DSLR cameras and even smartphones are more capable of producing cinema-quality video than ever – so much so that videography is becoming a great niche for many photographers. If you're exploring the possibilities of creating video with your smartphone or digital camera, you'll find that it's very much like photography in one respect: You'll need to do more than just record things to make your movies interesting. We're going to offer a few tips for that in this article.
Add high-quality audio.
Your phone has a built-in microphone and chances are your DSLR does, too, so capturing audio along with your movies doesn't require anything extra. Unfortunately, most of these built-ins fall short when it comes to quality. Straining to hear the sound track for your video isn't going to keep your audience riveted.
Unidirectional (aka directional) microphones are available at a reasonable cost for both smartphones and digital cameras. These help eliminate unwanted background noise and boost the audio in the direction of the subject. You'll appreciate the difference in sound quality and so will your viewers. Click the image above for a good example for your smartphone. DSLR users, check out this one.
If you're interested in recording all the sounds around you, for instance the bird songs and such in an outdoor video, you'll want to go with an omnidirectional microphone. Take a look at these examples: DSLR mic or smartphone mic.

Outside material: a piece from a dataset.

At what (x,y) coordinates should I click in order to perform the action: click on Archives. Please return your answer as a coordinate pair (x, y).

Interact with your subjects.
In the right situation, you can make your video more interesting by speaking with or otherwise interacting with the subject you're recording. Interviews, of course, are a good example, but that's generally more a matter of necessity. How about things like playing with your new baby or tossing a ball for your pet? I'm sure you can think of your own scenarios.

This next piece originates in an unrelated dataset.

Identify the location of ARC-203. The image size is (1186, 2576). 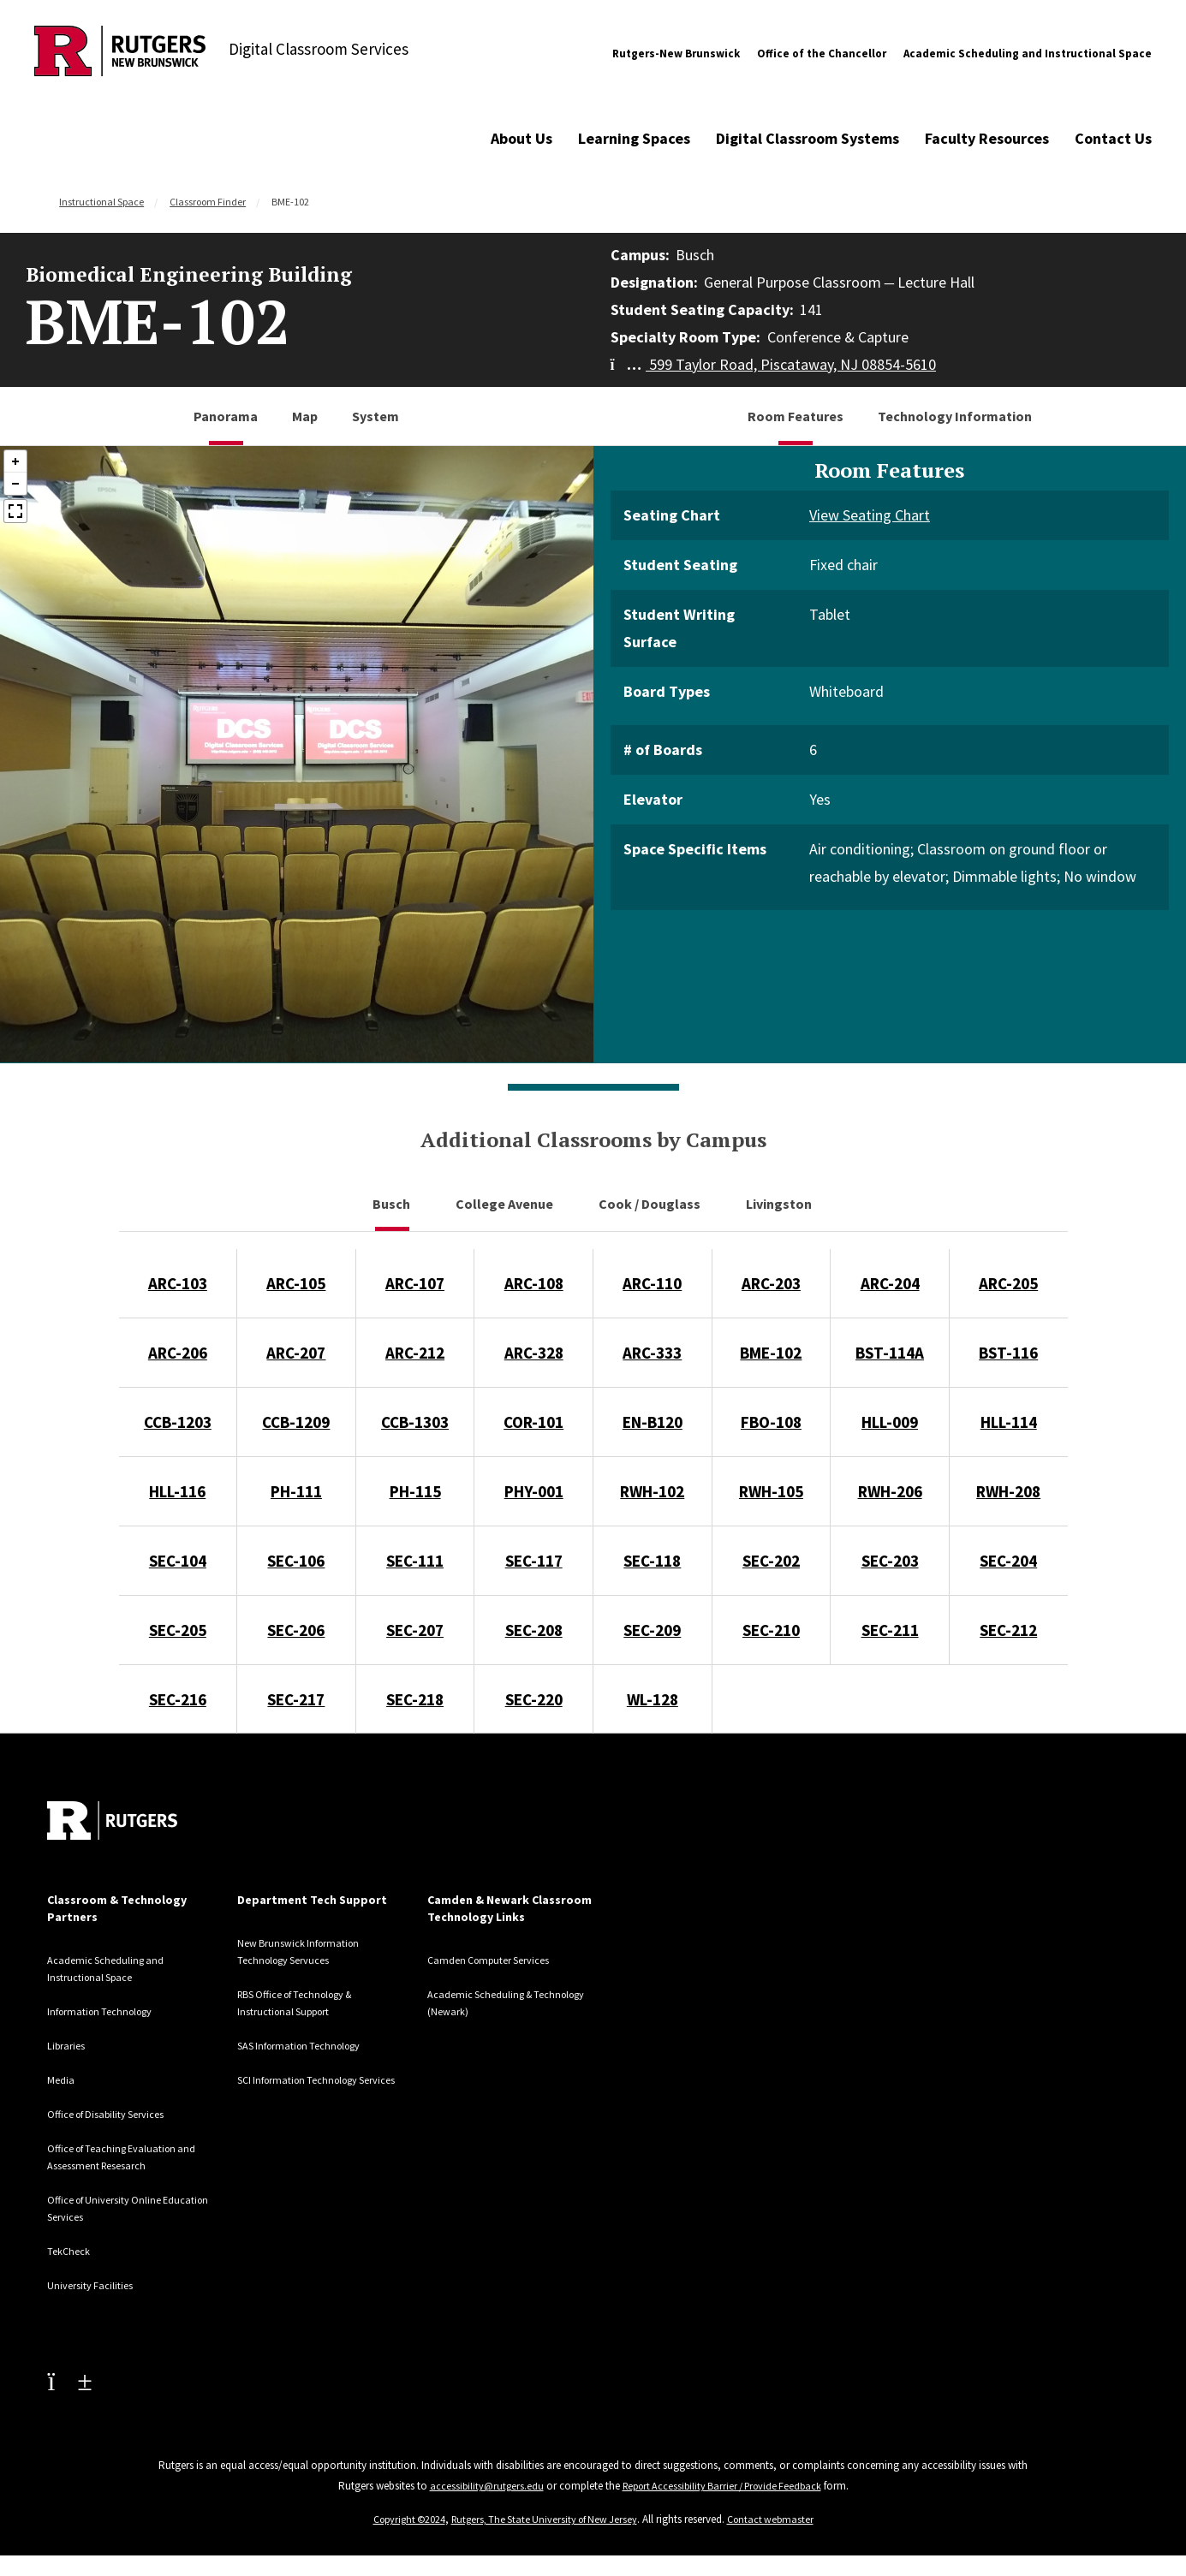 (771, 1283).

Having a hand free to do that is an obvious advantage. I suggest taking a look at HandlePod for a great and inexpensive way to free up one hand while keeping the camera or phone stable with the other. In fact, you should check out their blog article on the subject.
Try a different point of view.
Like still images, videos shot from an eye-level point of view can be boring. Get into the habit of exploring all the angles before you start recording. You can add a new sense of dynamics simply by finding the right vantage point to put your viewers in the scene for sports videos. A video or time-lapse sequence of a beautiful woodland scene might be even more exciting from a low (or high) perspective. Always be conscious of the possibilities and try to avoid the mundane view.

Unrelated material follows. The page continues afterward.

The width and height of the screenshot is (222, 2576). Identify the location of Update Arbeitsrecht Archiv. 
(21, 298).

The aspect ratio of your video can make a tremendous difference. Widescreen movies were created to immerse viewers in the experience and that's one of the reasons that high-end recording devices have the 16:9 option available.
If your phone or camera gives you this option, select it when you're going to shoot video. The difference when it's played back on a wide-screen television or computer monitor will be amazing.
The simple tactics above will make an immediate difference in the way viewers connect with your videos. It's also important to remember that the bet way to help your viewers enjoy the experience is to enjoy it yourself. Creativity is all about passion, so record what reflects yours!